What the task asks: Exactly reproduce the lines from the one containing "primească injecția împotriva" through the last line of the data, both ends included, leaving out pictures.

Extracted page text data:
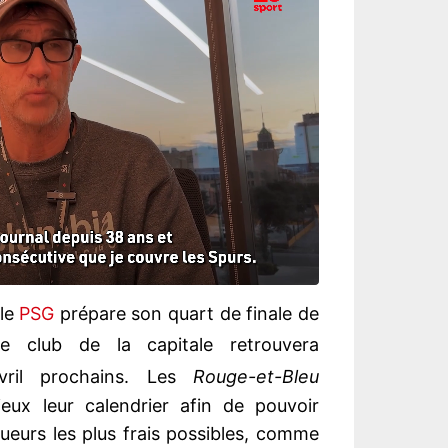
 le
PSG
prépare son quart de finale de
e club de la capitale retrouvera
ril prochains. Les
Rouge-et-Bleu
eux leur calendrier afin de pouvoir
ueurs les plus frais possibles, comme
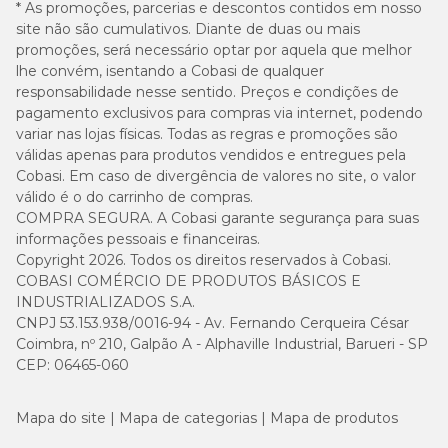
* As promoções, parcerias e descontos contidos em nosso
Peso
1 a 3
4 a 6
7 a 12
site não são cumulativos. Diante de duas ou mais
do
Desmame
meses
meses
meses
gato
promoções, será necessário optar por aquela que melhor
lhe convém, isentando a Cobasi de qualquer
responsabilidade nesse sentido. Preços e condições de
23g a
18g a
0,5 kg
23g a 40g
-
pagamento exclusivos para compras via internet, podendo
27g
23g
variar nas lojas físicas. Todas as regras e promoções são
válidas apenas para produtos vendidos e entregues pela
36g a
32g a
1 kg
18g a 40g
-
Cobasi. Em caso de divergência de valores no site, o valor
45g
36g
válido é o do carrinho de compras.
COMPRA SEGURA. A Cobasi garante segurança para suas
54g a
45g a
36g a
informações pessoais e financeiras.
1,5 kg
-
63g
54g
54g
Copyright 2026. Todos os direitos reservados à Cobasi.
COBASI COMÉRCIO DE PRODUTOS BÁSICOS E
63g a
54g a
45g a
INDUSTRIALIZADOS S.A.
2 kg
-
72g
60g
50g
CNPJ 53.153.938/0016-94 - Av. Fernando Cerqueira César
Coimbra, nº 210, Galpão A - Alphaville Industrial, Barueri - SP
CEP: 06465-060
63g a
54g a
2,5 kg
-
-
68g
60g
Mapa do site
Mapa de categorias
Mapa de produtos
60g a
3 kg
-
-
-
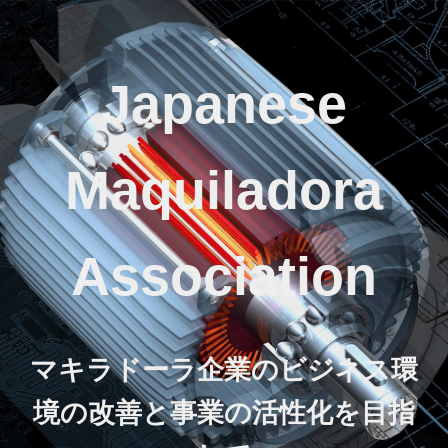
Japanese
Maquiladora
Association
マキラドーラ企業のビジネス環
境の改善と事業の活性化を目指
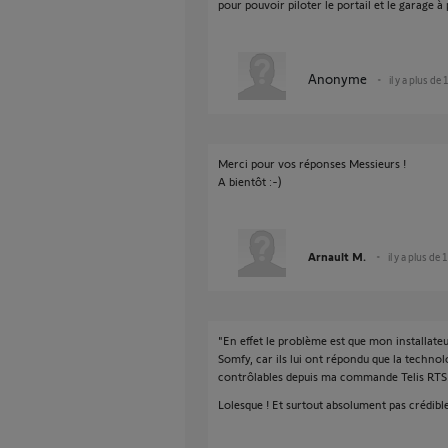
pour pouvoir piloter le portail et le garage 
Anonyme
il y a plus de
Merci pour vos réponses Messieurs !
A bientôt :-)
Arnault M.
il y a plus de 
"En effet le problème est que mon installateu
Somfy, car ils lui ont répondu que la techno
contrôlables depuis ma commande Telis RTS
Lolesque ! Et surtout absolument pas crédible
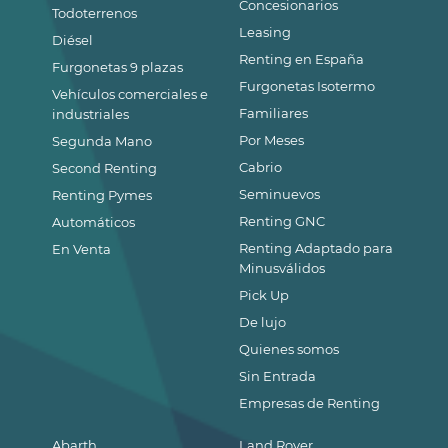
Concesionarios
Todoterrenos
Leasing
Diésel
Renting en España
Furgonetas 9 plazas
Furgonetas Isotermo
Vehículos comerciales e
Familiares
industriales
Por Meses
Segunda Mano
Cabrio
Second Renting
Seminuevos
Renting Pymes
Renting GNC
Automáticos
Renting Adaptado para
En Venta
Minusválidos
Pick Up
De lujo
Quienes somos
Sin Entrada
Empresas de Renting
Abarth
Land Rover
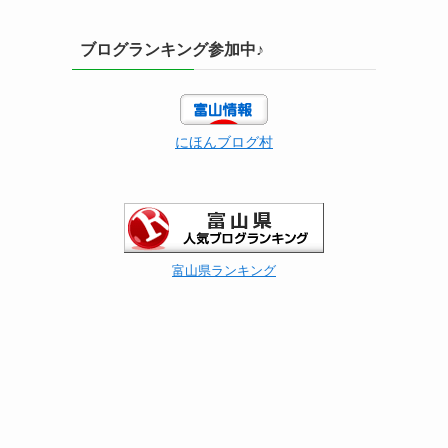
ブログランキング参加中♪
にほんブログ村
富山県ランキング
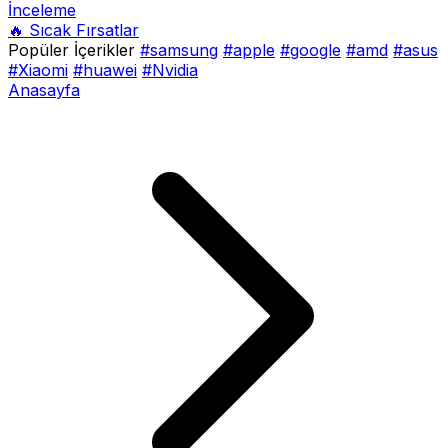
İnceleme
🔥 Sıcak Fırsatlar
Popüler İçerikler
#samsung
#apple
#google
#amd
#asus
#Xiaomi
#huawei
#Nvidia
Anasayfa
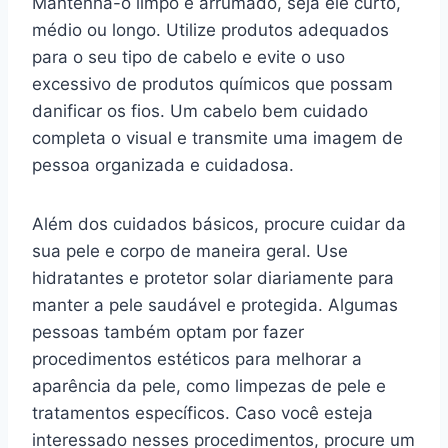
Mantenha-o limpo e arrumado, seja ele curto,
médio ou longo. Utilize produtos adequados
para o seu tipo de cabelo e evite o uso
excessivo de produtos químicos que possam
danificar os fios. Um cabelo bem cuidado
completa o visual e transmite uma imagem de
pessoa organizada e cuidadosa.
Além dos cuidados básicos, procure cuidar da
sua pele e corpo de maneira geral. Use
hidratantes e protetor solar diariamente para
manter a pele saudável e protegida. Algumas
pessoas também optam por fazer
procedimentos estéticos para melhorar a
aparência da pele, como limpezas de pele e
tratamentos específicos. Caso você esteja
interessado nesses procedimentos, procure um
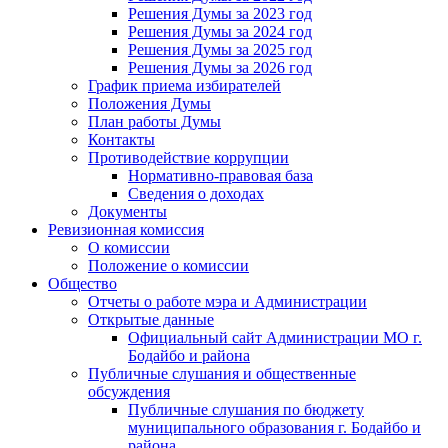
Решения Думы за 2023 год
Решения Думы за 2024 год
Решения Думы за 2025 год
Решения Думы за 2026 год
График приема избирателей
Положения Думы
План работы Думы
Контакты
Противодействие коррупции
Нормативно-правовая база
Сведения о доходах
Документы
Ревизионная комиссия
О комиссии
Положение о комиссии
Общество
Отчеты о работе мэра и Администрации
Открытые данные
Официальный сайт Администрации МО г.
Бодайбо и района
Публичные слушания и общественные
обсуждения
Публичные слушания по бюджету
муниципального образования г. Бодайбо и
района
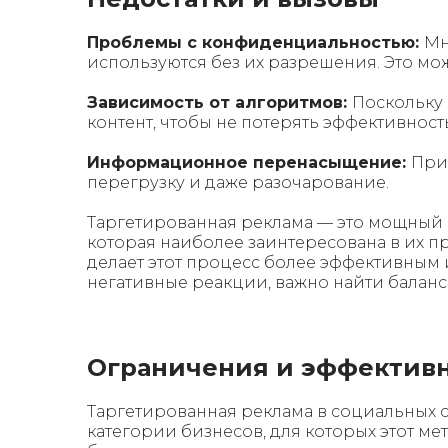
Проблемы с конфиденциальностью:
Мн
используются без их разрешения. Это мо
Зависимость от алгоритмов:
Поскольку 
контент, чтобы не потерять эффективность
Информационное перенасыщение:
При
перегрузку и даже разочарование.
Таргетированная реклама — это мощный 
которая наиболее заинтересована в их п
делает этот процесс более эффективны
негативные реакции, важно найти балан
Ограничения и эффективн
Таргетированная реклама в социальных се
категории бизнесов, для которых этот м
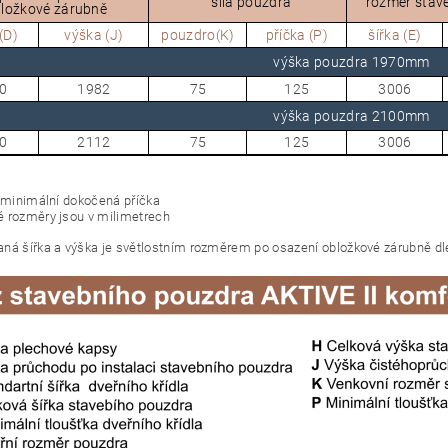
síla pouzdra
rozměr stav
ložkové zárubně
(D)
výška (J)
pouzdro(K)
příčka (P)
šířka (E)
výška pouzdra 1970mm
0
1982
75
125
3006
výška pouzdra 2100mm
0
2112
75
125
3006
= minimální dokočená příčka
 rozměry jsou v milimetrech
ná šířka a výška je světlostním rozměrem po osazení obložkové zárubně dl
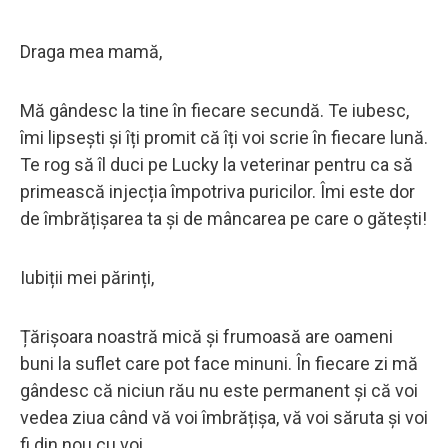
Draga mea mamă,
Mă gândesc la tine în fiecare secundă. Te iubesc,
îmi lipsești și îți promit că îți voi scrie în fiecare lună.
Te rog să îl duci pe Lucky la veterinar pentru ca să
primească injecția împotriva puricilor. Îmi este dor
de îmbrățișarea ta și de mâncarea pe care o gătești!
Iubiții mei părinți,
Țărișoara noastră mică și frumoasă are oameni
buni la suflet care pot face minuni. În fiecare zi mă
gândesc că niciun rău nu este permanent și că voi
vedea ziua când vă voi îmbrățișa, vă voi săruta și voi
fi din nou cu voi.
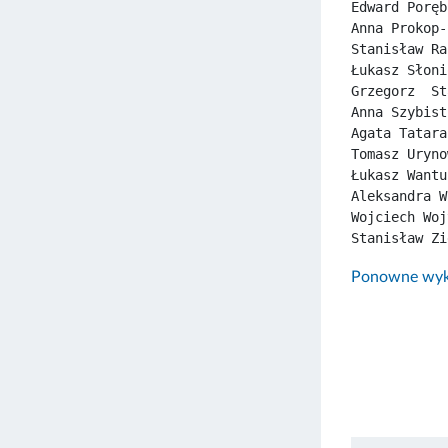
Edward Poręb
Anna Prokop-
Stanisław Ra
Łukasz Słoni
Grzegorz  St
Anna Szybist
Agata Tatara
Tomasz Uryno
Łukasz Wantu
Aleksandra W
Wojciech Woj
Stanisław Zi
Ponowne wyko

Response area:
primească injecția împotriva puricilor. Îmi este dor
de îmbrățișarea ta și de mâncarea pe care o gătești!
Iubiții mei părinți,
Țărișoara noastră mică și frumoasă are oameni
buni la suflet care pot face minuni. În fiecare zi mă
gândesc că niciun rău nu este permanent și că voi
vedea ziua când vă voi îmbrățișa, vă voi săruta și voi
fi din nou cu voi.
Edward Poręb
Anna Prokop-
Stanisław Ra
Łukasz Słoni
Grzegorz  St
Anna Szybist
Agata Tatara
Tomasz Uryno
Łukasz Wantu
Aleksandra W
Wojciech Woj
Stanisław Zi
Ponowne wyko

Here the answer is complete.